Life was not finished surprising Walter. His first wife, Katharine died in 1967 of a rare disease leaving Walter to step into the role of mother and father, a job he did very well. A few years later, his old pal from university, Patricia came to visit from South Africa and quite unexpectedly the two fell in love and married.

Mary said theirs was a happy and extremely loving marriage. Patricia died in 2012.

For Walter, though life had often been cruel, he had always been kind, thoughtful and loving.

“We were really lucky to have him, he was a really good grandpa,” said granddaughter, Amy Young. “He was always reading to us.
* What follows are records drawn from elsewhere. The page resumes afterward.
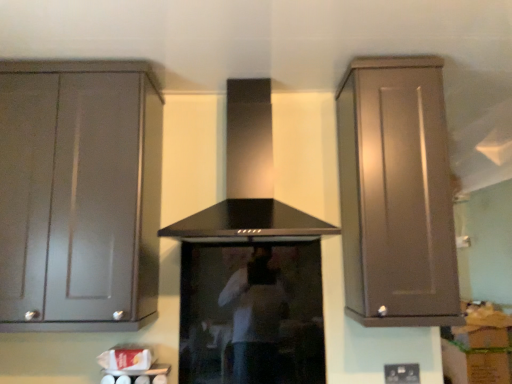 You are a GUI agent. You are given a task and a screenshot of the screen. Output one action in this format:
    pyautogui.click(x=<x>, y=<y>)
    Task: Click on the black glass stove at center
    
    Given the screenshot: What is the action you would take?
    pyautogui.click(x=251, y=314)

Which is nearer, (120, 143) or (230, 114)?

The point (120, 143) is closer.

Between matte gray cabinet at left, the 2th cabinetry viewed from the right, and black matte vent at center, which one has larger size?

matte gray cabinet at left, the 2th cabinetry viewed from the right.

Would you say matte gray cabinet at left, the 2th cabinetry viewed from the right, is inside or outside black matte vent at center?

matte gray cabinet at left, the 2th cabinetry viewed from the right, is outside black matte vent at center.

Is there a large distance between matte gray cabinet at left, arranged as the first cabinetry when viewed from the left, and black matte vent at center?

No, matte gray cabinet at left, arranged as the first cabinetry when viewed from the left, is not far from black matte vent at center.

Is matte brown cabinet at right, marked as the 1th cabinetry in a right-to-left arrangement, not near matte gray cabinet at left, the 2th cabinetry viewed from the right?

matte brown cabinet at right, marked as the 1th cabinetry in a right-to-left arrangement, is near matte gray cabinet at left, the 2th cabinetry viewed from the right, not far away.

Is matte brown cabinet at right, marked as the 1th cabinetry in a right-to-left arrangement, aimed at matte gray cabinet at left, arranged as the first cabinetry when viewed from the left?

No, matte brown cabinet at right, marked as the 1th cabinetry in a right-to-left arrangement, is not oriented towards matte gray cabinet at left, arranged as the first cabinetry when viewed from the left.

Between matte brown cabinet at right, which is counted as the 2th cabinetry, starting from the left, and matte gray cabinet at left, the 2th cabinetry viewed from the right, which one has less height?

With less height is matte gray cabinet at left, the 2th cabinetry viewed from the right.

Is matte brown cabinet at right, marked as the 1th cabinetry in a right-to-left arrangement, positioned with its back to black glass stove at center?

That's not correct — matte brown cabinet at right, marked as the 1th cabinetry in a right-to-left arrangement, is not looking away from black glass stove at center.

Does matte brown cabinet at right, marked as the 1th cabinetry in a right-to-left arrangement, have a smaller size compared to black glass stove at center?

Incorrect, matte brown cabinet at right, marked as the 1th cabinetry in a right-to-left arrangement, is not smaller in size than black glass stove at center.

From a real-world perspective, does matte brown cabinet at right, marked as the 1th cabinetry in a right-to-left arrangement, stand above black glass stove at center?

Indeed, from a real-world perspective, matte brown cabinet at right, marked as the 1th cabinetry in a right-to-left arrangement, stands above black glass stove at center.

Is matte brown cabinet at right, marked as the 1th cabinetry in a right-to-left arrangement, not inside black glass stove at center?

That's correct, matte brown cabinet at right, marked as the 1th cabinetry in a right-to-left arrangement, is outside of black glass stove at center.

From the image's perspective, would you say black plastic electric outlet at lower center is positioned over matte brown cabinet at right, marked as the 1th cabinetry in a right-to-left arrangement?

No, from the image's perspective, black plastic electric outlet at lower center is not on top of matte brown cabinet at right, marked as the 1th cabinetry in a right-to-left arrangement.

How distant is black plastic electric outlet at lower center from matte brown cabinet at right, marked as the 1th cabinetry in a right-to-left arrangement?

black plastic electric outlet at lower center and matte brown cabinet at right, marked as the 1th cabinetry in a right-to-left arrangement, are 28.97 inches apart from each other.

Consider the image. Is black plastic electric outlet at lower center taller or shorter than matte brown cabinet at right, marked as the 1th cabinetry in a right-to-left arrangement?

In the image, black plastic electric outlet at lower center appears to be shorter than matte brown cabinet at right, marked as the 1th cabinetry in a right-to-left arrangement.

From a real-world perspective, between black plastic electric outlet at lower center and matte brown cabinet at right, marked as the 1th cabinetry in a right-to-left arrangement, who is vertically lower?

In real-world perspective, black plastic electric outlet at lower center is lower.

Is black plastic electric outlet at lower center oriented towards matte gray cabinet at left, the 2th cabinetry viewed from the right?

No, black plastic electric outlet at lower center does not turn towards matte gray cabinet at left, the 2th cabinetry viewed from the right.

Considering the relative positions of black plastic electric outlet at lower center and matte gray cabinet at left, the 2th cabinetry viewed from the right, in the image provided, is black plastic electric outlet at lower center in front of matte gray cabinet at left, the 2th cabinetry viewed from the right,?

No, black plastic electric outlet at lower center is further to the viewer.

In order to click on electric outlet lying below the matte gray cabinet at left, arranged as the first cabinetry when viewed from the left (from the image's perspective) in this screenshot , I will do `click(402, 373)`.

Is black plastic electric outlet at lower center inside or outside of matte gray cabinet at left, the 2th cabinetry viewed from the right?

black plastic electric outlet at lower center lies outside matte gray cabinet at left, the 2th cabinetry viewed from the right.

Is black matte vent at center touching black glass stove at center?

black matte vent at center is not next to black glass stove at center, and they're not touching.

Measure the distance between black matte vent at center and black glass stove at center.

black matte vent at center and black glass stove at center are 37.95 centimeters apart from each other.

In terms of height, does black matte vent at center look taller or shorter compared to black glass stove at center?

In the image, black matte vent at center appears to be taller than black glass stove at center.

From a real-world perspective, is black matte vent at center above or below black glass stove at center?

Clearly, from a real-world perspective, black matte vent at center is above black glass stove at center.

From the image's perspective, which one is positioned lower, black plastic electric outlet at lower center or black matte vent at center?

black plastic electric outlet at lower center.

Which object is further away from the camera, black plastic electric outlet at lower center or black matte vent at center?

black plastic electric outlet at lower center.

Considering the relative sizes of black plastic electric outlet at lower center and black matte vent at center in the image provided, is black plastic electric outlet at lower center bigger than black matte vent at center?

Incorrect, black plastic electric outlet at lower center is not larger than black matte vent at center.

Does black plastic electric outlet at lower center have a lesser width compared to black matte vent at center?

Yes, black plastic electric outlet at lower center is thinner than black matte vent at center.

This screenshot has width=512, height=384. What are the coordinates of `the 1st cabinetry behind the black matte vent at center` in the screenshot? It's located at (79, 195).

This screenshot has height=384, width=512. Find the location of `cabinetry on the right of matte gray cabinet at left, the 2th cabinetry viewed from the right`. cabinetry on the right of matte gray cabinet at left, the 2th cabinetry viewed from the right is located at coordinates (396, 194).

Looking at the image, which one is located further to black plastic electric outlet at lower center, matte gray cabinet at left, the 2th cabinetry viewed from the right, or black matte vent at center?

Based on the image, matte gray cabinet at left, the 2th cabinetry viewed from the right, appears to be further to black plastic electric outlet at lower center.

From the image, which object appears to be farther from black matte vent at center, black glass stove at center or black plastic electric outlet at lower center?

black plastic electric outlet at lower center.

From the image, which object appears to be farther from black glass stove at center, matte gray cabinet at left, arranged as the first cabinetry when viewed from the left, or matte brown cabinet at right, which is counted as the 2th cabinetry, starting from the left?

matte gray cabinet at left, arranged as the first cabinetry when viewed from the left.

Considering their positions, is black plastic electric outlet at lower center positioned further to matte gray cabinet at left, arranged as the first cabinetry when viewed from the left, than matte brown cabinet at right, marked as the 1th cabinetry in a right-to-left arrangement?

Among the two, black plastic electric outlet at lower center is located further to matte gray cabinet at left, arranged as the first cabinetry when viewed from the left.

From the image, which object appears to be farther from black glass stove at center, matte brown cabinet at right, marked as the 1th cabinetry in a right-to-left arrangement, or matte gray cabinet at left, arranged as the first cabinetry when viewed from the left?

matte gray cabinet at left, arranged as the first cabinetry when viewed from the left.

Based on their spatial positions, is black plastic electric outlet at lower center or black glass stove at center further from black matte vent at center?

black plastic electric outlet at lower center lies further to black matte vent at center than the other object.

When comparing their distances from black glass stove at center, does black plastic electric outlet at lower center or matte gray cabinet at left, the 2th cabinetry viewed from the right, seem further?

black plastic electric outlet at lower center lies further to black glass stove at center than the other object.

From the image, which object appears to be farther from black glass stove at center, matte brown cabinet at right, which is counted as the 2th cabinetry, starting from the left, or black matte vent at center?

Among the two, matte brown cabinet at right, which is counted as the 2th cabinetry, starting from the left, is located further to black glass stove at center.

Find the location of a particular element. appliance located between matte gray cabinet at left, arranged as the first cabinetry when viewed from the left, and black plastic electric outlet at lower center in the left-right direction is located at coordinates (251, 314).

Find the location of a particular element. The image size is (512, 384). vent situated between matte gray cabinet at left, the 2th cabinetry viewed from the right, and matte brown cabinet at right, which is counted as the 2th cabinetry, starting from the left, from left to right is located at coordinates (249, 178).

This screenshot has width=512, height=384. Find the location of `appliance between matte gray cabinet at left, the 2th cabinetry viewed from the right, and matte brown cabinet at right, which is counted as the 2th cabinetry, starting from the left`. appliance between matte gray cabinet at left, the 2th cabinetry viewed from the right, and matte brown cabinet at right, which is counted as the 2th cabinetry, starting from the left is located at coordinates (251, 314).

The image size is (512, 384). I want to click on vent between matte gray cabinet at left, the 2th cabinetry viewed from the right, and black plastic electric outlet at lower center, in the horizontal direction, so pyautogui.click(x=249, y=178). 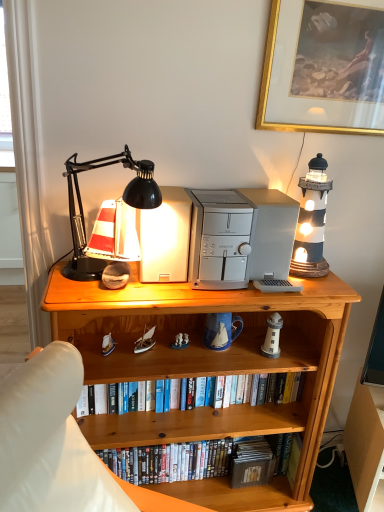 Question: Should I look upward or downward to see gold-framed painting at upper right?

Choices:
 (A) down
 (B) up

Answer: (B)

Question: Does black matte desk lamp at upper left have a larger size compared to silver metallic desktop computer at center, the second appliance from the left?

Choices:
 (A) yes
 (B) no

Answer: (A)

Question: Can you confirm if black matte desk lamp at upper left is positioned to the right of silver metallic desktop computer at center, acting as the 1th appliance starting from the right?

Choices:
 (A) yes
 (B) no

Answer: (B)

Question: Can you confirm if black matte desk lamp at upper left is smaller than silver metallic desktop computer at center, the second appliance from the left?

Choices:
 (A) yes
 (B) no

Answer: (B)

Question: Is black matte desk lamp at upper left facing away from silver metallic desktop computer at center, the second appliance from the left?

Choices:
 (A) yes
 (B) no

Answer: (B)

Question: Are black matte desk lamp at upper left and silver metallic desktop computer at center, acting as the 1th appliance starting from the right, located far from each other?

Choices:
 (A) no
 (B) yes

Answer: (A)

Question: Is silver metallic desktop computer at center, the second appliance from the left, inside black matte desk lamp at upper left?

Choices:
 (A) no
 (B) yes

Answer: (A)

Question: From the image's perspective, is black matte desk lamp at upper left located above white fabric curtain at left?

Choices:
 (A) yes
 (B) no

Answer: (B)

Question: From a real-world perspective, is black matte desk lamp at upper left under white fabric curtain at left?

Choices:
 (A) yes
 (B) no

Answer: (B)

Question: Is black matte desk lamp at upper left positioned far away from white fabric curtain at left?

Choices:
 (A) no
 (B) yes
He had patience.”

Mary called him a “doting grandfather.”

Walter also appreciated life, centred himself as the family connector, the one who kept in touch with everyone.

Amy said “he was nonconfrontational, a peacemaker.” She also called him mischievous, a very funny man.

In his professional life, Walter distinguished himself as a teacher and an academic. He was a Henry James scholar and author of “Alice Munro: Paradox and Parallel.” Mary said her father saw something deeply meaningful in the author’s writings before she was recognized by the rest of the world.

His personal life was coloured by his war experiences. Mary recalls he would never allow any waste, all food had to be consumed and everything recycled. He even refused to use a full stream of water to wash dishes if they were cleaning up undere a running tap, preferring a mere dribble rather than waste water.

“We called it dry cleaning the dishes,” she said.

In 2003 Walter received a conservation award from the Grand River Conservation Authority.

Amy giggled “He nominated himself for that award. He could be cheeky like that.